**Your goal:** Repeat the records exactly as given. Do not include the pictures.

**Dataset entries:**
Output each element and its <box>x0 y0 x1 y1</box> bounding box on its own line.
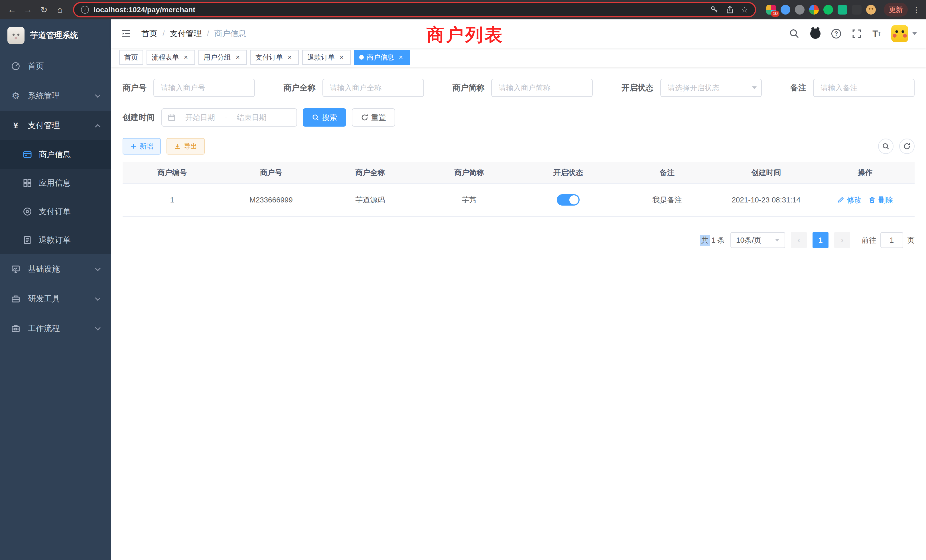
search-button[interactable]: 搜索 <box>303 108 346 127</box>
next-page-button[interactable]: › <box>834 232 850 248</box>
help-icon[interactable]: ? <box>831 29 841 38</box>
refresh-icon[interactable] <box>899 139 915 154</box>
close-icon[interactable]: × <box>234 53 242 61</box>
browser-home-button[interactable]: ⌂ <box>53 2 67 17</box>
sidebar-item-label: 研发工具 <box>28 294 60 304</box>
page-1-button[interactable]: 1 <box>813 232 829 248</box>
sidebar-item-pay-orders[interactable]: 支付订单 <box>0 197 111 226</box>
sidebar-item-label: 首页 <box>28 61 44 71</box>
col-header: 商户全称 <box>321 168 420 178</box>
sidebar-item-label: 支付订单 <box>39 206 71 217</box>
reset-button[interactable]: 重置 <box>352 108 395 127</box>
breadcrumb-home[interactable]: 首页 <box>141 28 157 39</box>
tab-refund-orders[interactable]: 退款订单 × <box>302 50 351 65</box>
edit-link[interactable]: 修改 <box>837 195 862 205</box>
cell-merchant-no: M233666999 <box>221 195 321 204</box>
add-button[interactable]: 新增 <box>123 138 161 154</box>
dashboard-icon <box>11 61 21 71</box>
close-icon[interactable]: × <box>337 53 345 61</box>
browser-forward-button[interactable]: → <box>21 2 35 17</box>
status-toggle[interactable] <box>557 194 580 206</box>
page-content: 商户号 商户全称 商户简称 开启状态 <box>111 67 926 560</box>
url-text[interactable]: localhost:1024/pay/merchant <box>94 5 195 14</box>
header-search-icon[interactable] <box>789 29 799 39</box>
filter-label: 商户号 <box>123 82 153 93</box>
col-header: 备注 <box>617 168 716 178</box>
extension-dark-icon[interactable] <box>852 5 862 15</box>
logo-rabbit-avatar <box>8 27 24 44</box>
date-end-input[interactable] <box>230 113 274 122</box>
sidebar-item-label: 工作流程 <box>28 323 60 334</box>
col-header: 商户编号 <box>123 168 221 178</box>
cell-remark: 我是备注 <box>617 195 716 205</box>
merchant-short-name-input[interactable] <box>491 79 593 97</box>
main-area: 商户列表 首页 / 支付管理 / 商户信息 ? <box>111 20 926 560</box>
profile-avatar-icon[interactable] <box>866 5 876 15</box>
extension-slack-icon[interactable]: 10 <box>766 5 776 15</box>
browser-menu-icon[interactable]: ⋮ <box>911 5 921 15</box>
sidebar-item-workflow[interactable]: 工作流程 <box>0 314 111 343</box>
sidebar-item-system[interactable]: ⚙ 系统管理 <box>0 81 111 110</box>
refund-doc-icon <box>23 236 32 245</box>
browser-back-button[interactable]: ← <box>5 2 20 17</box>
sidebar-item-devtools[interactable]: 研发工具 <box>0 284 111 314</box>
date-start-input[interactable] <box>178 113 222 122</box>
app-logo[interactable]: 芋道管理系统 <box>0 20 111 51</box>
sidebar-item-payment[interactable]: ¥ 支付管理 <box>0 110 111 140</box>
tab-user-group[interactable]: 用户分组 × <box>198 50 247 65</box>
close-icon[interactable]: × <box>182 53 190 61</box>
sidebar-item-merchant-info[interactable]: 商户信息 <box>0 140 111 169</box>
top-navbar: 首页 / 支付管理 / 商户信息 ? TT <box>111 20 926 48</box>
filter-label: 开启状态 <box>622 82 660 93</box>
delete-link[interactable]: 删除 <box>869 195 893 205</box>
sidebar-item-refund-orders[interactable]: 退款订单 <box>0 226 111 254</box>
address-bar[interactable]: i localhost:1024/pay/merchant ☆ <box>73 2 756 17</box>
sidebar-item-app-info[interactable]: 应用信息 <box>0 169 111 197</box>
font-size-icon[interactable]: TT <box>872 29 881 39</box>
cell-actions: 修改 删除 <box>816 195 915 205</box>
date-range-picker[interactable]: - <box>161 108 297 127</box>
bookmark-star-icon[interactable]: ☆ <box>741 5 748 15</box>
workflow-icon <box>11 324 21 333</box>
extension-green-circle-icon[interactable] <box>823 5 833 15</box>
chrome-update-button[interactable]: 更新 <box>884 3 908 17</box>
status-select[interactable] <box>660 79 762 97</box>
prev-page-button[interactable]: ‹ <box>791 232 807 248</box>
fullscreen-icon[interactable] <box>852 29 862 38</box>
extension-green-square-icon[interactable] <box>838 5 847 15</box>
site-info-icon[interactable]: i <box>81 6 89 14</box>
close-icon[interactable]: × <box>397 53 405 61</box>
extensions-cluster: 10 <box>762 5 881 15</box>
breadcrumb-payment[interactable]: 支付管理 <box>170 28 202 39</box>
browser-reload-button[interactable]: ↻ <box>36 2 51 17</box>
goto-page-input[interactable] <box>881 232 903 248</box>
github-icon[interactable] <box>810 29 820 39</box>
toggle-search-icon[interactable] <box>878 139 894 154</box>
tab-process-form[interactable]: 流程表单 × <box>147 50 195 65</box>
tab-pay-orders[interactable]: 支付订单 × <box>250 50 299 65</box>
password-key-icon[interactable] <box>710 5 719 14</box>
extension-multicolor-icon[interactable] <box>809 5 819 15</box>
tab-home[interactable]: 首页 <box>119 50 143 65</box>
share-icon[interactable] <box>726 5 734 14</box>
app-title: 芋道管理系统 <box>30 30 78 41</box>
filter-merchant-name: 商户全称 <box>284 79 424 97</box>
close-icon[interactable]: × <box>286 53 294 61</box>
filter-row-1: 商户号 商户全称 商户简称 开启状态 <box>123 79 915 97</box>
merchant-no-input[interactable] <box>153 79 255 97</box>
tab-merchant-info[interactable]: 商户信息 × <box>354 50 410 65</box>
sidebar-item-label: 退款订单 <box>39 235 71 245</box>
merchant-name-input[interactable] <box>322 79 424 97</box>
user-avatar-menu[interactable] <box>891 25 917 42</box>
hamburger-icon[interactable] <box>120 28 132 39</box>
extension-blue-icon[interactable] <box>781 5 790 15</box>
sidebar-item-infrastructure[interactable]: 基础设施 <box>0 254 111 284</box>
chevron-down-icon <box>95 295 101 301</box>
extension-gray-icon[interactable] <box>795 5 805 15</box>
browser-toolbar: ← → ↻ ⌂ i localhost:1024/pay/merchant ☆ … <box>0 0 926 20</box>
pagination: 共 1 条 10条/页 ‹ 1 › 前往 页 <box>123 232 915 248</box>
page-size-select[interactable]: 10条/页 <box>731 232 785 248</box>
export-button[interactable]: 导出 <box>166 138 205 154</box>
sidebar-item-home[interactable]: 首页 <box>0 51 111 81</box>
remark-input[interactable] <box>813 79 915 97</box>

**Answer to this problem:**
Output each element and its <box>x0 y0 x1 y1</box> bounding box on its own line.
search-button[interactable]: 搜索 <box>303 108 346 127</box>
next-page-button[interactable]: › <box>834 232 850 248</box>
help-icon[interactable]: ? <box>831 29 841 38</box>
refresh-icon[interactable] <box>899 139 915 154</box>
close-icon[interactable]: × <box>234 53 242 61</box>
browser-home-button[interactable]: ⌂ <box>53 2 67 17</box>
sidebar-item-label: 研发工具 <box>28 294 60 304</box>
page-1-button[interactable]: 1 <box>813 232 829 248</box>
sidebar-item-pay-orders[interactable]: 支付订单 <box>0 197 111 226</box>
sidebar-item-label: 首页 <box>28 61 44 71</box>
col-header: 商户全称 <box>321 168 420 178</box>
sidebar-item-label: 支付订单 <box>39 206 71 217</box>
reset-button[interactable]: 重置 <box>352 108 395 127</box>
breadcrumb-home[interactable]: 首页 <box>141 28 157 39</box>
tab-refund-orders[interactable]: 退款订单 × <box>302 50 351 65</box>
edit-link[interactable]: 修改 <box>837 195 862 205</box>
cell-merchant-no: M233666999 <box>221 195 321 204</box>
add-button[interactable]: 新增 <box>123 138 161 154</box>
dashboard-icon <box>11 61 21 71</box>
close-icon[interactable]: × <box>337 53 345 61</box>
browser-forward-button[interactable]: → <box>21 2 35 17</box>
status-toggle[interactable] <box>557 194 580 206</box>
page-content: 商户号 商户全称 商户简称 开启状态 <box>111 67 926 560</box>
url-text[interactable]: localhost:1024/pay/merchant <box>94 5 195 14</box>
header-search-icon[interactable] <box>789 29 799 39</box>
filter-label: 商户号 <box>123 82 153 93</box>
col-header: 备注 <box>617 168 716 178</box>
extension-dark-icon[interactable] <box>852 5 862 15</box>
logo-rabbit-avatar <box>8 27 24 44</box>
date-end-input[interactable] <box>230 113 274 122</box>
sidebar-item-label: 工作流程 <box>28 323 60 334</box>
col-header: 商户编号 <box>123 168 221 178</box>
cell-remark: 我是备注 <box>617 195 716 205</box>
merchant-short-name-input[interactable] <box>491 79 593 97</box>
main-area: 商户列表 首页 / 支付管理 / 商户信息 ? <box>111 20 926 560</box>
profile-avatar-icon[interactable] <box>866 5 876 15</box>
extension-slack-icon[interactable]: 10 <box>766 5 776 15</box>
browser-menu-icon[interactable]: ⋮ <box>911 5 921 15</box>
sidebar-item-workflow[interactable]: 工作流程 <box>0 314 111 343</box>
sidebar-item-system[interactable]: ⚙ 系统管理 <box>0 81 111 110</box>
refund-doc-icon <box>23 236 32 245</box>
browser-back-button[interactable]: ← <box>5 2 20 17</box>
sidebar-item-devtools[interactable]: 研发工具 <box>0 284 111 314</box>
date-start-input[interactable] <box>178 113 222 122</box>
app-logo[interactable]: 芋道管理系统 <box>0 20 111 51</box>
sidebar-item-payment[interactable]: ¥ 支付管理 <box>0 110 111 140</box>
tab-user-group[interactable]: 用户分组 × <box>198 50 247 65</box>
close-icon[interactable]: × <box>182 53 190 61</box>
sidebar-item-merchant-info[interactable]: 商户信息 <box>0 140 111 169</box>
top-navbar: 首页 / 支付管理 / 商户信息 ? TT <box>111 20 926 48</box>
filter-label: 开启状态 <box>622 82 660 93</box>
delete-link[interactable]: 删除 <box>869 195 893 205</box>
sidebar-item-refund-orders[interactable]: 退款订单 <box>0 226 111 254</box>
address-bar[interactable]: i localhost:1024/pay/merchant ☆ <box>73 2 756 17</box>
sidebar-item-app-info[interactable]: 应用信息 <box>0 169 111 197</box>
font-size-icon[interactable]: TT <box>872 29 881 39</box>
cell-actions: 修改 删除 <box>816 195 915 205</box>
date-range-picker[interactable]: - <box>161 108 297 127</box>
bookmark-star-icon[interactable]: ☆ <box>741 5 748 15</box>
workflow-icon <box>11 324 21 333</box>
extension-green-circle-icon[interactable] <box>823 5 833 15</box>
chrome-update-button[interactable]: 更新 <box>884 3 908 17</box>
status-select[interactable] <box>660 79 762 97</box>
prev-page-button[interactable]: ‹ <box>791 232 807 248</box>
fullscreen-icon[interactable] <box>852 29 862 38</box>
extension-green-square-icon[interactable] <box>838 5 847 15</box>
site-info-icon[interactable]: i <box>81 6 89 14</box>
close-icon[interactable]: × <box>397 53 405 61</box>
extensions-cluster: 10 <box>762 5 881 15</box>
breadcrumb-payment[interactable]: 支付管理 <box>170 28 202 39</box>
browser-reload-button[interactable]: ↻ <box>36 2 51 17</box>
goto-page-input[interactable] <box>881 232 903 248</box>
github-icon[interactable] <box>810 29 820 39</box>
toggle-search-icon[interactable] <box>878 139 894 154</box>
tab-process-form[interactable]: 流程表单 × <box>147 50 195 65</box>
tab-pay-orders[interactable]: 支付订单 × <box>250 50 299 65</box>
password-key-icon[interactable] <box>710 5 719 14</box>
extension-multicolor-icon[interactable] <box>809 5 819 15</box>
tab-home[interactable]: 首页 <box>119 50 143 65</box>
share-icon[interactable] <box>726 5 734 14</box>
app-title: 芋道管理系统 <box>30 30 78 41</box>
filter-merchant-name: 商户全称 <box>284 79 424 97</box>
close-icon[interactable]: × <box>286 53 294 61</box>
filter-row-1: 商户号 商户全称 商户简称 开启状态 <box>123 79 915 97</box>
merchant-no-input[interactable] <box>153 79 255 97</box>
tab-merchant-info[interactable]: 商户信息 × <box>354 50 410 65</box>
sidebar-item-label: 退款订单 <box>39 235 71 245</box>
merchant-name-input[interactable] <box>322 79 424 97</box>
user-avatar-menu[interactable] <box>891 25 917 42</box>
hamburger-icon[interactable] <box>120 28 132 39</box>
extension-blue-icon[interactable] <box>781 5 790 15</box>
sidebar-item-infrastructure[interactable]: 基础设施 <box>0 254 111 284</box>
chevron-down-icon <box>95 295 101 301</box>
extension-gray-icon[interactable] <box>795 5 805 15</box>
browser-toolbar: ← → ↻ ⌂ i localhost:1024/pay/merchant ☆ … <box>0 0 926 20</box>
pagination: 共 1 条 10条/页 ‹ 1 › 前往 页 <box>123 232 915 248</box>
page-size-select[interactable]: 10条/页 <box>731 232 785 248</box>
export-button[interactable]: 导出 <box>166 138 205 154</box>
sidebar-item-home[interactable]: 首页 <box>0 51 111 81</box>
remark-input[interactable] <box>813 79 915 97</box>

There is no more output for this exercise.